Sometimes I think the worst thing to happen to John Wall was to be a No. 1 pick. Because the moment that happens in instant-referendum world you get compared before you get time to compete. That No. 1 is quickly pitted against this No. 1, and immediately one point guard plucked first in the NBA draft is newly crowned the second coming of Isiah Thomas while the other has Stephon Marbury-signing-in-China written all over him.
Being sandwiched between Derrick Rose in 2008 and Kyrie Irving in 2011, Wall couldn’t just grow into a floor leader and develop his game; he had to fly downcourt in a blur, turn around a moribund franchise faster than other No. 1 picks at the point.
When that didn’t happen in a heartbeat, the reviews leveled last year at a then-21-year-old were harsh:
The Wizards picked a bad year to have the No. 1 pick. . . . He’s only got one speed, and it’s five times too fast for his team. . . . Can’t shoot, can’t execute in the final minutes, can’t believe we thought he might be a 10-time all-star.
There was a reason he walked around Verizon Center grimacing for much of the past year.

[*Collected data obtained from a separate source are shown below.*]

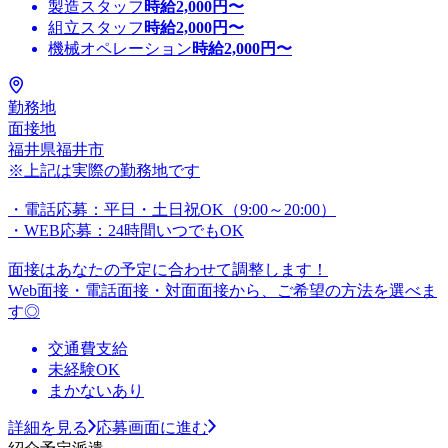
製造スタッフ
時給
2,000
円〜
組立スタッフ
時給
2,000
円〜
機械オペレーション
時給
2,000
円〜
勤務地
面接地
福井県福井市
※上記は実際の勤務地です
・電話応募：平日・土日祝OK（9:00～20:00）
・WEB応募：24時間いつでもOK
面接はあなたの予定に合わせて調整します！
Web面接・電話面接・対面面接から、ご希望の方法を選べま
す◎
交通費支給
未経験OK
まかないあり
詳細を見る
応募画面に進む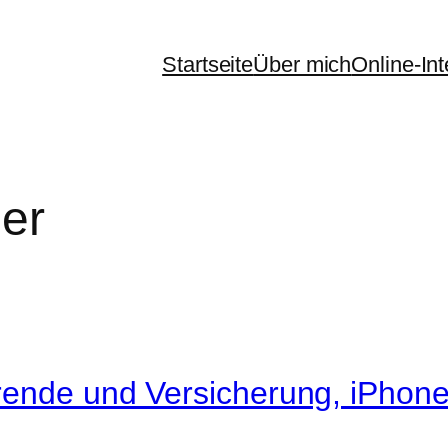
Startseite
Über mich
Online-In
er
rende und Versicherung, iPhone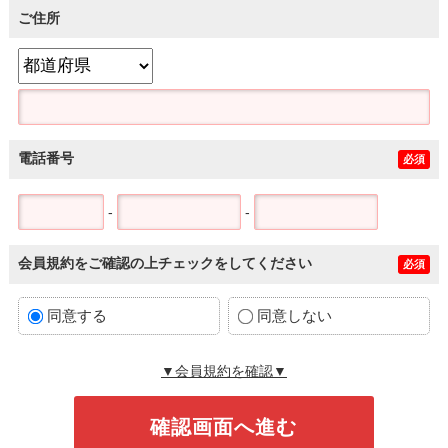
ご住所
電話番号
必須
-
-
会員規約をご確認の上チェックをしてください
必須
同意する
同意しない
▼会員規約を確認▼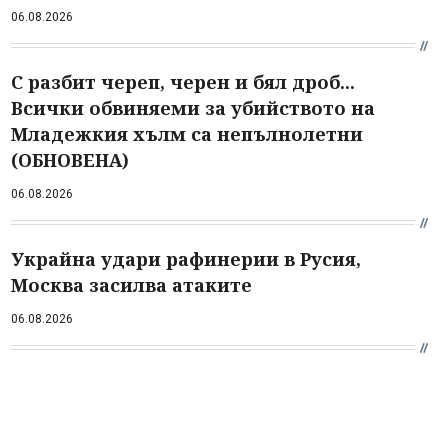
06.08.2026
С разбит череп, черен и бял дроб...
Всички обвиняеми за убийството на
Младежкия хълм са непълнолетни
(ОБНОВЕНА)
06.08.2026
Украйна удари рафинерии в Русия,
Москва засилва атаките
06.08.2026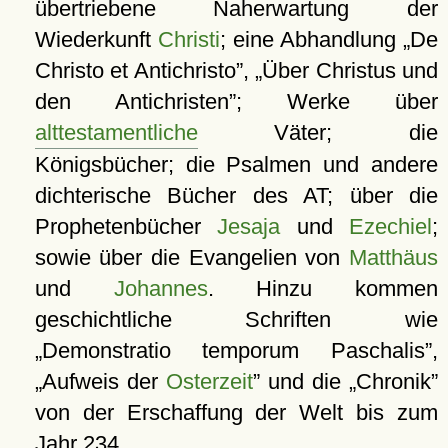
übertriebene Naherwartung der
Wiederkunft
Christi
; eine Abhandlung
De
Christo et Antichristo
,
Über Christus und
den Antichristen
; Werke über
alttestamentliche
Väter; die
Königsbücher; die Psalmen und andere
dichterische Bücher des AT; über die
Prophetenbücher
Jesaja
und
Ezechiel
;
sowie über die Evangelien von
Matthäus
und
Johannes
. Hinzu kommen
geschichtliche Schriften wie
Demonstratio temporum Paschalis
,
Aufweis der
Osterzeit
und die
Chronik
von der Erschaffung der Welt bis zum
Jahr 234.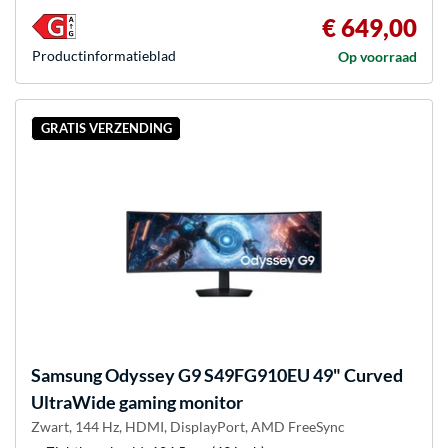
€ 649,00
Product­informatieblad
Op voorraad
GRATIS VERZENDING
Samsung
Odyssey G9 S49FG910EU 49" Curved
UltraWide gaming monitor
Zwart, 144 Hz, HDMI, DisplayPort, AMD FreeSync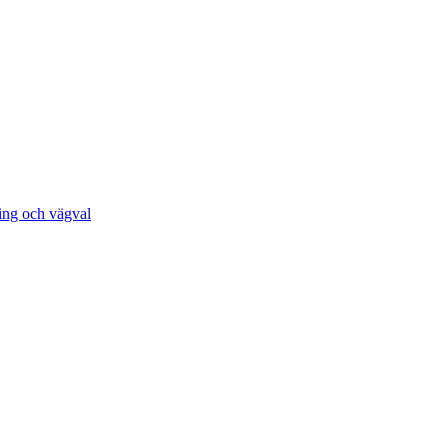
ing och vägval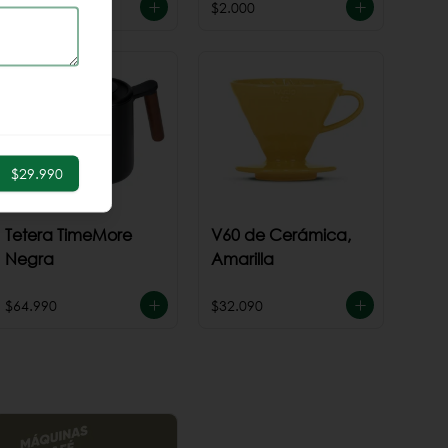
$44.990
$2.000
$29.990
Tetera TimeMore
V60 de Cerámica,
Negra
Amarilla
$64.990
$32.090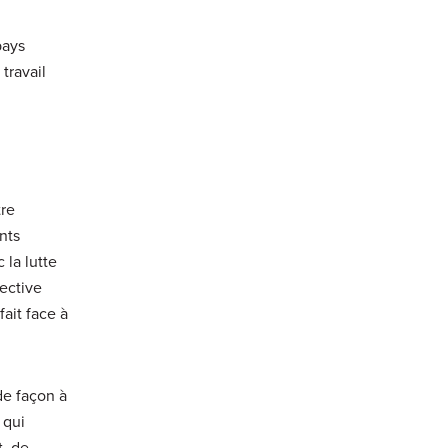
pays
travail
tre
nts
 la lutte
lective
ait face à
de façon à
 qui
t, de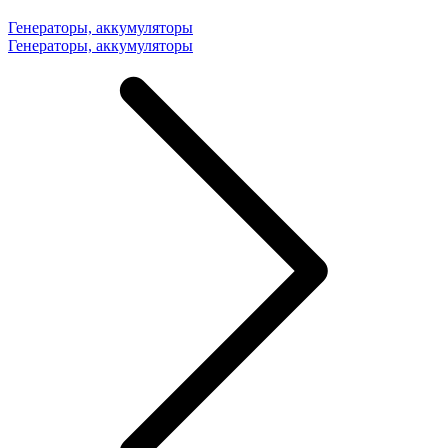
Генераторы, аккумуляторы
Генераторы, аккумуляторы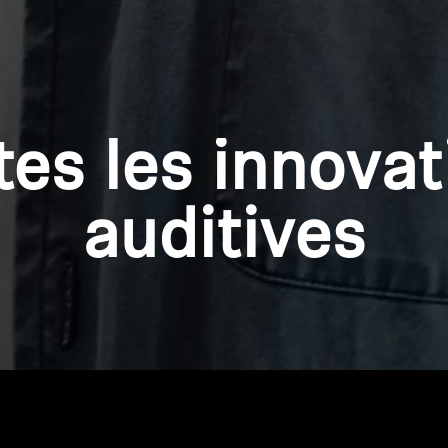
tes les innovat
auditives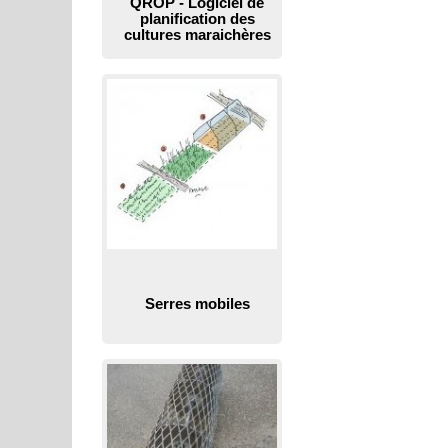
QROP - Logiciel de
planification des
cultures maraichères
Serres mobiles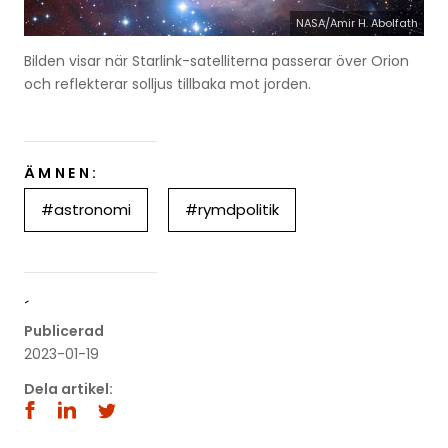
NASA/Amir H. Abolfath
Bilden visar när Starlink-satelliterna passerar över Orion
och reflekterar solljus tillbaka mot jorden.
ÄMNEN:
#astronomi
#rymdpolitik
´
Publicerad
2023-01-19
Dela artikel: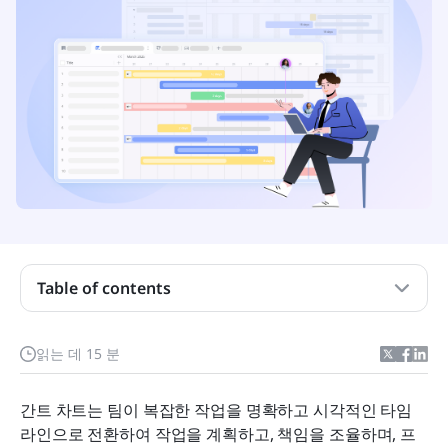
Table of contents
핵심 요약: 최고의 간트 차트 제작 도구
최고의 간트 차트 제작 도구에 대한 빠른 개요 스냅샷
읽는 데 15 분
간트 차트 제작기는 무엇입니까?
간트 차트는 팀이 복잡한 작업을 명확하고 시각적인 타임
온라인 간트 차트 제작기를 사용할 시기
라인으로 전환하여 작업을 계획하고, 책임을 조율하며, 프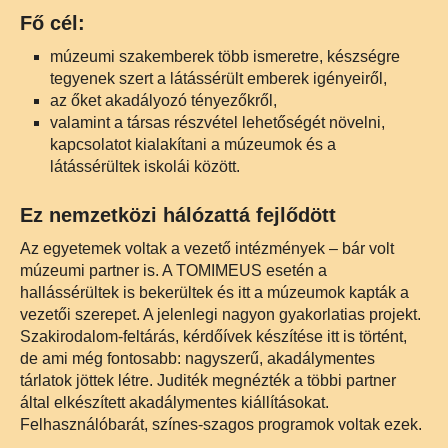
Fő cél:
múzeumi szakemberek több ismeretre, készségre
tegyenek szert a látássérült emberek igényeiről,
az őket akadályozó tényezőkről,
valamint a társas részvétel lehetőségét növelni,
kapcsolatot kialakítani a múzeumok és a
látássérültek iskolái között.
Ez nemzetközi hálózattá fejlődött
Az egyetemek voltak a vezető intézmények – bár volt
múzeumi partner is. A TOMIMEUS esetén a
hallássérültek is bekerültek és itt a múzeumok kapták a
vezetői szerepet. A jelenlegi nagyon gyakorlatias projekt.
Szakirodalom-feltárás, kérdőívek készítése itt is történt,
de ami még fontosabb: nagyszerű, akadálymentes
tárlatok jöttek létre. Juditék megnézték a többi partner
által elkészített akadálymentes kiállításokat.
Felhasználóbarát, színes-szagos programok voltak ezek.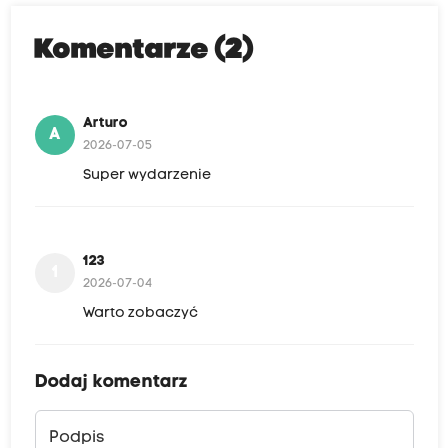
Komentarze (2)
Arturo
A
2026-07-05
Super wydarzenie
123
1
2026-07-04
Warto zobaczyć
Dodaj komentarz
Podpis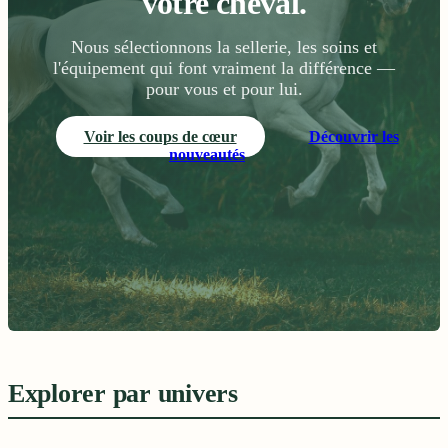
votre cheval.
Nous sélectionnons la sellerie, les soins et
l'équipement qui font vraiment la différence —
pour vous et pour lui.
Voir les coups de cœur
Découvrir les
nouveautés
Cavalier & Cavalière
Explorer par univers
Sellerie & Équipement
Vêtements, casques, bottes, airbags
Soins du cheval
Selles, mors, protections, tapis
Compléments & Nutrition
Brosses, shampooings, tondeuses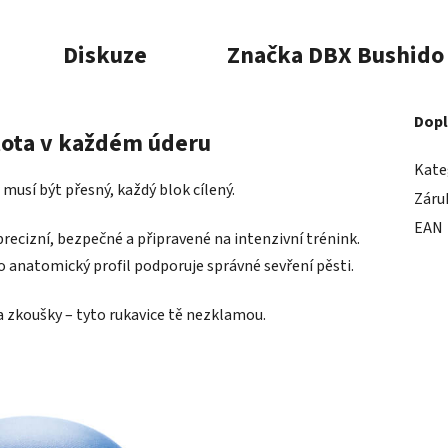
Diskuze
Značka
DBX Bushido
Dopl
tota v každém úderu
Kate
musí být přesný, každý blok cílený.
Záru
EAN
precizní, bezpečné a připravené na intenzivní trénink.
o anatomický profil podporuje správné sevření pěsti.
a zkoušky – tyto rukavice tě nezklamou.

It wasn’t just the stress injury in his left patella that made him miss the season’s first 33 games. Wall admits the losing and the outsize expectations got to him.
“I wasn’t having fun even a little bit,” he said, standing in front of his cubicle in the Wizards’ nearly empty locker room after another win this past week.
“I never really got injured until I got here. I got injured a couple times and you’re not playing and you want to get back to playing. It’s frustrating because I felt like the whole team didn’t really want to win when I first got here. It was very tough at a young age. But you just got to get better and keep developing. Now I feel like this team — everybody wants to win. And they’re having fun.”
A prominent NBA agent, whom I’ll save from embarrassment here, told me a year ago the Wizards needed to unload Wall before the rest of the league found out he didn’t have trade value.
Sixteen games after Wall’s return the furthest thing from Ernie Grunfeld’s mind is moving his game-changing point guard. He is eligible to sign a contract extension this offseason and already it’s become apparent how indispensable he is to the Wizards’ future.
Without him this season, Washington was 5-28. With Wall, the Wizards are 9-7, playing a passionate, stop-and-pop game, knocking off projected postseason teams like the Clippers, Knicks and Nets just in the past week at home, where they’ve lost but one game since Wall’s return. They move, shoot and defend better when he is on the court. They care more. That’s not a subjective take; you can actually see it.
Only Boston has done what the Wizards have: beat the Thunder, Heat, Clippers and Knicks. It’s a feather-in-the-cap stat, but more telling are some of the losses. Two weeks ago the Wizards were at the end of a five-game Western swing in Utah, where they annually get buried.
They had no legs and less desire for 30-plus minutes, falling behind by 21 points before the end of the third quarter in one of the toughest NBA arenas for visitors to play in. About to turn the channel, I watched as Wall re-entered the game. And he became flammable, finding his teammates on the break, weaving his sinewy, 6-foot-4 frame through mounds of muscle inside for impossible layups. Suddenly, it was a game.